Membros do Congresso dos Estados Unidos sugeriram que ele deveria ser expulso. O senador brasileiro, Renan Calheiros, disse que Bolsonaro seria convidado a retornar ao Brasil para garantir que as autoridades possam investigar seu envolvimento nos ataques. Atualmente, não há processos criminais abertos envolvendo Bolsonaro que justifiquem um pedido de extradição.

O ministro da Justiça, Flavio Dino, disse em coletiva de imprensa que líderes políticos são responsáveis pela intensificação do discurso de ódio e destruição de prédios públicos, sem citar nomes.

Posteriormente, ele relembrou as críticas de Bolsonaro e seus apoiadores ao Supremo Tribunal Federal ao longo dos anos como exemplo:

Um presidente da República exerce poderes materiais, fáticos e simbólicos, entre eles a força da palavra. O que vimos é que esse discurso frequente nas redes sociais ganhou pernas, braços, pedras, tiros, bombas, exatamente ontem. É como se fosse a migração do universo do ódio das redes sociais para a vida material. E o resultado não é bom.

(…) Nós vivemos ontem o Capitólio brasileiro, com duas diferenças: não houve óbitos. E tem mais presos aqui do que lá. O que mostra que as instituições sobreviveram a esse estresse a que foram submetidas.
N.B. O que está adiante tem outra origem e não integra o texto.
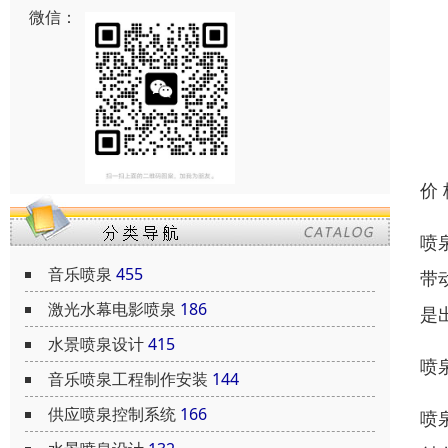
微信：
价
喷
音乐喷泉
455
带
激光水幕电影喷泉
186
是
水景喷泉设计
415
喷
音乐喷泉工程制作安装
144
供应喷泉控制系统
166
喷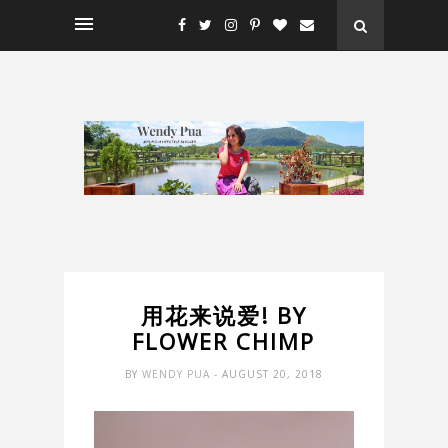
用花来说爱! BY
FLOWER CHIMP
BY
WENDY PUA
- AUGUST 20, 2018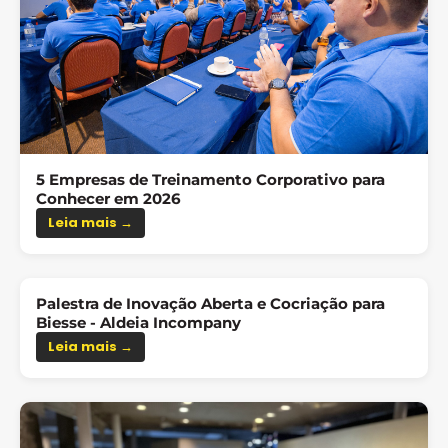
5 Empresas de Treinamento Corporativo para
Conhecer em 2026
Leia mais →
Palestra de Inovação Aberta e Cocriação para
Biesse - Aldeia Incompany
Leia mais →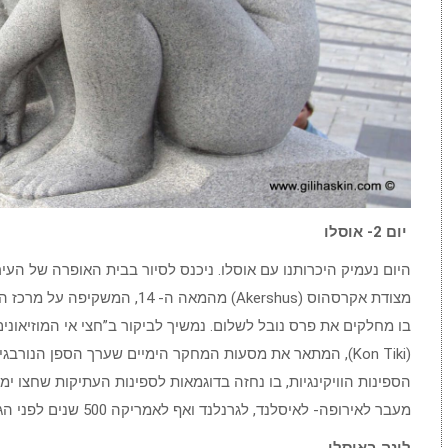
יום 2- אוסלו
היום נעמיק היכרותנו עם אוסלו. ניכנס לסיור בבית האופרה של העיר
מצודת אקרסהוס (Akershus) מהמאה ה
הספינות הוויקינגיות, בו נחזה בדוגמאות לספינות העתיקות שחצו ימ
מעבר לאירופה- לאיסלנד, לגרנלנד ואף לאמריקה 500 שנים לפני הגעת קולומבוס.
A President of the Republic exercises material, factual and symbolic powers, among them the strength of the word. What we've seen is that this frequent speech in social media gained legs, arms, rocks, shots, bombs precisely yesterday. It is like the migration of the hate universe from social media to the material life. And the result isn't good.

(…) We lived yesterday the Brazilian Capitol Hill, with two differences: there weren't deaths, and there are more detentions here than there. Which shows the institutions survived the stress they were submitted to.